Zum Beispiel die lokalen Gefühle mal mit eigenen Ideen, eigener Inspiration unterfüttern, statt immer nur kommerzfernsehgeschulte Sehgewohnheiten zu füttern. Also Dokumentationen machen, wie es einst Rolf Schübel oder Lutz Hachmeister probierten, wie Aelrun Goette oder Andrea Morgenthaler es heute tun. Stattdessen ist in dem Dreiteiler alles wie gehabt: spannende Fakten, populäre Umsetzung, schön vor der eigenen Haustür gekehrt.

Und so reiht sich „Die Geschichte der Nordsee“ doch wieder nur ein in all die Selbstvergewisserungen maximaler Schollenverbundenheit. Keine Frage, wie jede Tageszeitung hat auch die Gemeinschaftsanstalt der Küstenländer ein Angebot mit Lokalkolorit zu liefern. Aber steht eigentlich im Rundfunkstaatsvertrag, dass die Heimat gepriesen werden muss, wo es nur geht? Nein, tut es nicht.

Und doch beschleicht den kritischen Zuschauer bisweilen das Gefühl, unterfordert, ja: unterwandert zu werden von den Dritten. Allem voran beim MDR. Das Gezeigte reduziert sich dort längst auf exakt zwei Themenschwerpunkte: Volkstümliches und Ostalgie. Der Bayerische Rundfunk, 1964 als erstes Regionalprogramm auf Sendung, nutzte die Macht ortsüblicher Emotionen schon mal zur stundenlangen Liveübertragung staatskatholisch organisierter Demos gegen das Kruzifix-Verbot an Schulen.

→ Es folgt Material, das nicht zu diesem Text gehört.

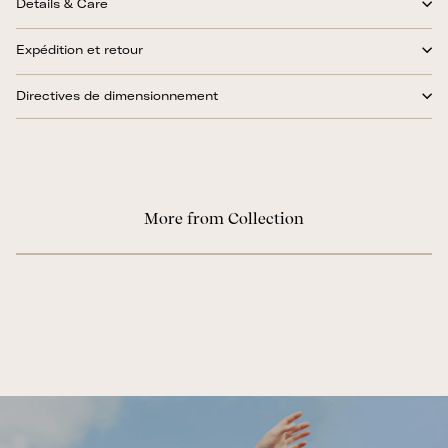
Details & Care
Expédition et retour
Directives de dimensionnement
More from Collection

„Kritischer Regionalismus war gestern“, schrieb die politische Zeitschrift „Das Parlament“ schon vor fünf Jahren zu dieser Art TV. Heute dagegen dominiere auf den Sendern, die sich doch einst als Nischen für Bildung, Avantgarde und Kultur verstanden haben, ein Mix aus „Heimattümelei, Kochtopfjournalismus, Infotainment und Boulevardisierung“. Genau in diese Richtung, pflichtet der langjährige NDR-Redakteur Jürgen Bertram bei, habe sich keine andere Programmschiene „so revolutionär entwickelt“. In entpolitisierten Fernsehzeiten zieht man sich lieber zurück ins Private, versendet ohne Quotennot Wiederholungen der ARD (also Tatort, Tatort, Tatort) und betreibt Lokalpatriotismus nach Noten. Für die Heimat.